= Jamieson, How & Co. =

British trading firm

The Jamieson, How & Co. was a British trading firm in the Far East existed in the 19th century.

The firm of Jamieson, How & Co. was established around 1817 with Andrew Jamieson in Glasgow, his brother Robert in Calcutta and William M'Cracken in Liverpool. From 1835, Robert and Andrew became residents in Liverpool where the firm was under the name of Jamieson Brothers while it was under Jamieson, How & Co. in Glasgow. The Glasgow branch ceased to exist around 1849 but the Liverpool one continued until 1864. The firm also had a branch at Calcutta, Hong Kong and Canton, while George Jamieson was the head of the branch in England.
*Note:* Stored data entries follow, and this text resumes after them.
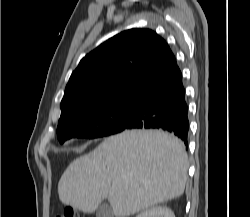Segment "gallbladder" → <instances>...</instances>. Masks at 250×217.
<instances>
[{"label":"gallbladder","mask_w":250,"mask_h":217,"mask_svg":"<svg viewBox=\"0 0 250 217\" xmlns=\"http://www.w3.org/2000/svg\"><path fill=\"white\" fill-rule=\"evenodd\" d=\"M97 217H114L112 208L108 203L101 204L97 211H96Z\"/></svg>","instance_id":"bac80fb5"}]
</instances>
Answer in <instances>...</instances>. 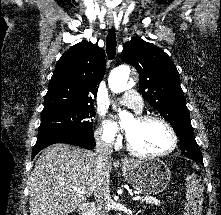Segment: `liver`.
<instances>
[{
	"label": "liver",
	"mask_w": 221,
	"mask_h": 215,
	"mask_svg": "<svg viewBox=\"0 0 221 215\" xmlns=\"http://www.w3.org/2000/svg\"><path fill=\"white\" fill-rule=\"evenodd\" d=\"M111 169L108 158L103 167L108 178ZM98 175L96 153L68 144L47 147L29 178L30 215L70 214L87 201ZM75 188L85 194H77Z\"/></svg>",
	"instance_id": "obj_1"
}]
</instances>
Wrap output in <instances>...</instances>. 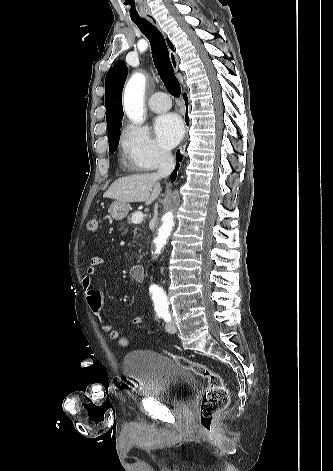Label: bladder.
<instances>
[{
  "instance_id": "bladder-1",
  "label": "bladder",
  "mask_w": 333,
  "mask_h": 471,
  "mask_svg": "<svg viewBox=\"0 0 333 471\" xmlns=\"http://www.w3.org/2000/svg\"><path fill=\"white\" fill-rule=\"evenodd\" d=\"M123 374L137 384L135 392L162 404L180 405L195 392L193 374L165 354L152 350H135L125 355Z\"/></svg>"
}]
</instances>
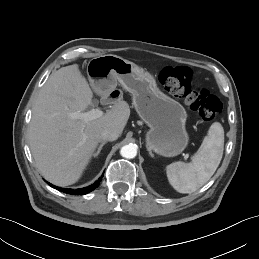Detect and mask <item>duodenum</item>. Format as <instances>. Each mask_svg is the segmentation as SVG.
Returning a JSON list of instances; mask_svg holds the SVG:
<instances>
[{"mask_svg":"<svg viewBox=\"0 0 259 259\" xmlns=\"http://www.w3.org/2000/svg\"><path fill=\"white\" fill-rule=\"evenodd\" d=\"M117 90H114L107 96V100H115L118 97V94L116 93Z\"/></svg>","mask_w":259,"mask_h":259,"instance_id":"duodenum-1","label":"duodenum"}]
</instances>
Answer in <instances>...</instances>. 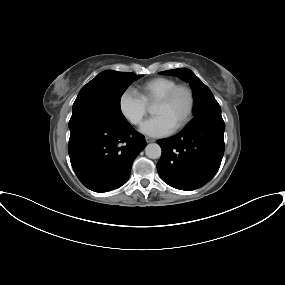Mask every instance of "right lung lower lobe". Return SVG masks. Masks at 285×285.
<instances>
[{
    "label": "right lung lower lobe",
    "mask_w": 285,
    "mask_h": 285,
    "mask_svg": "<svg viewBox=\"0 0 285 285\" xmlns=\"http://www.w3.org/2000/svg\"><path fill=\"white\" fill-rule=\"evenodd\" d=\"M145 146L144 136L128 122L113 125L92 119L70 128L68 152L81 183L105 192L128 180L133 161Z\"/></svg>",
    "instance_id": "obj_1"
}]
</instances>
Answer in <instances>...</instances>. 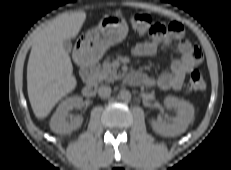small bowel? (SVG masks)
<instances>
[{"instance_id": "1", "label": "small bowel", "mask_w": 231, "mask_h": 170, "mask_svg": "<svg viewBox=\"0 0 231 170\" xmlns=\"http://www.w3.org/2000/svg\"><path fill=\"white\" fill-rule=\"evenodd\" d=\"M183 35V25L174 21L167 26L165 35L151 37L136 44L132 49L135 56L152 57L160 46L174 45L179 58L172 60L170 69L161 73L157 78L136 72L132 76L133 80L146 86H156L161 90H180L186 75L191 73L202 60V50L197 46H193Z\"/></svg>"}]
</instances>
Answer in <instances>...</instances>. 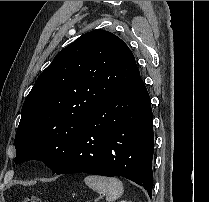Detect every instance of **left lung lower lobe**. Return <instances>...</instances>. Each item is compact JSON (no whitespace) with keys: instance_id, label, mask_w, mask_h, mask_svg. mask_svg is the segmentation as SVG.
Segmentation results:
<instances>
[{"instance_id":"1","label":"left lung lower lobe","mask_w":209,"mask_h":202,"mask_svg":"<svg viewBox=\"0 0 209 202\" xmlns=\"http://www.w3.org/2000/svg\"><path fill=\"white\" fill-rule=\"evenodd\" d=\"M154 151L151 100L140 76L84 120L82 133L59 174L122 176L152 197Z\"/></svg>"}]
</instances>
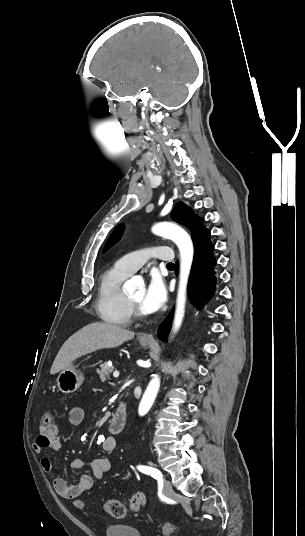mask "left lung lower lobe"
<instances>
[{"instance_id": "0a47b994", "label": "left lung lower lobe", "mask_w": 305, "mask_h": 536, "mask_svg": "<svg viewBox=\"0 0 305 536\" xmlns=\"http://www.w3.org/2000/svg\"><path fill=\"white\" fill-rule=\"evenodd\" d=\"M194 260L188 284V292L191 301L197 305H204L215 290L214 266L216 260L213 256V245L210 242V231H205L194 242ZM178 274V262L175 269ZM173 314H170L158 329V338L166 341L170 331V322Z\"/></svg>"}]
</instances>
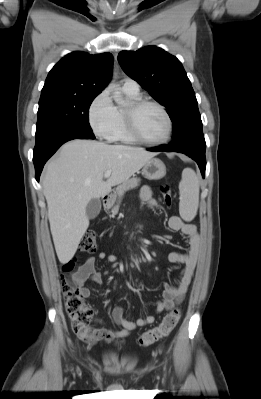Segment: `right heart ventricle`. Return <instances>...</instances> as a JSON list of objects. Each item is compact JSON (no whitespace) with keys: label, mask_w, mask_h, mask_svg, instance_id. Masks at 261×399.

The firm acquired the land Marine Lot 32 at the first land sale of June 1841 after Hong Kong was ceded to Britain from China in the First Opium War. Joseph Frost Edger, who managed the firm in China until 1851 when he established a business on his own, was appointed the first unofficial member of the Legislative Council of Hong Kong with David Jardine of the Jardine, Matheson & Co. in 1850.

The firm became Jamieson, Gifford & Co. in 1850 after John Gifford, the managing partner at Calcutta became partner. It was dissolved in 1855 by the mutual consent of the partners.